Ah, then I have seen it before. I got a bad cut in my hand, and while waiting for the nurse to stitch me up, I got curious and looked inside. I was surprised how much fat there was in my hand.
So why specify subcutaneous fat? Does anyone have fat that’s not stored under the skin? And what would that be called? Supercutaneous?
Draelin, you’ve just earned so many brownie points that I nominate you to do the next squcky thing of your choice. What would you prefer: open the ribs to reveal the heart, start on the scalp incision to get to the brain, or get a syringe and aspirate the vitreous humor out of indecisive1’s eyes?
(I hope she’s really dead)
Well, if she wasn’t when we started, the point should be moot soon.

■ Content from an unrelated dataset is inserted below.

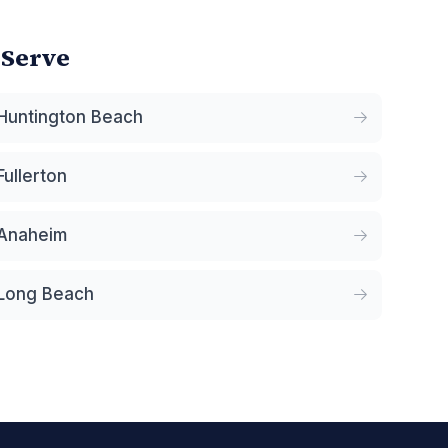
 Serve
Huntington Beach
Fullerton
Anaheim
Long Beach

The Weird One! The Weird One!Look in front of your eyes! Here we are inside the abdominal cavity, and even though indecisive1 is, er, was a pleasingly svelte woman prior to autopsy, do you see all this fat!
This is perivisceral or intra-abdominal fat, the stuff which when in excess is associated with the deleterious consequences of morbid obesity. I can roll out phrases like “the deleterious consequences of morbid obesity” with loquacity and eloquence because I is a doctor. You practice while you hack out some of this non-subcutaneous fat.
I feel like I just won the Miss America Pagent, only grosser!! I’ll do the scalp incision. Do I get to take her face off? 'Cause that’d be cool. If not, I’d be happy to just take off the top of her head. Can I keep her hair?
In the kick bucket. It’s the large steel bucket on the floor with the clear plastic liner.
My husband, who is NOT a doctor, delights in the name “the kick bucket” because it is the only item in the morgue the official name of which combines the words “kick” and “bucket”.
Silly. We leave her her scalp and her hair for the open-casket funeral. All we do is start behind the left ear, go up over the top of her head slightly behind the centerline, and end up behind the right ear. Keep it close to the attachment of the ear so nobody at the funeral will be able to see the cut.
Since The Weird One had to leave, I’ll open the chest cavity. Dear me, I do hope that heart isn’t still beating. It would squck me out if it was still beating.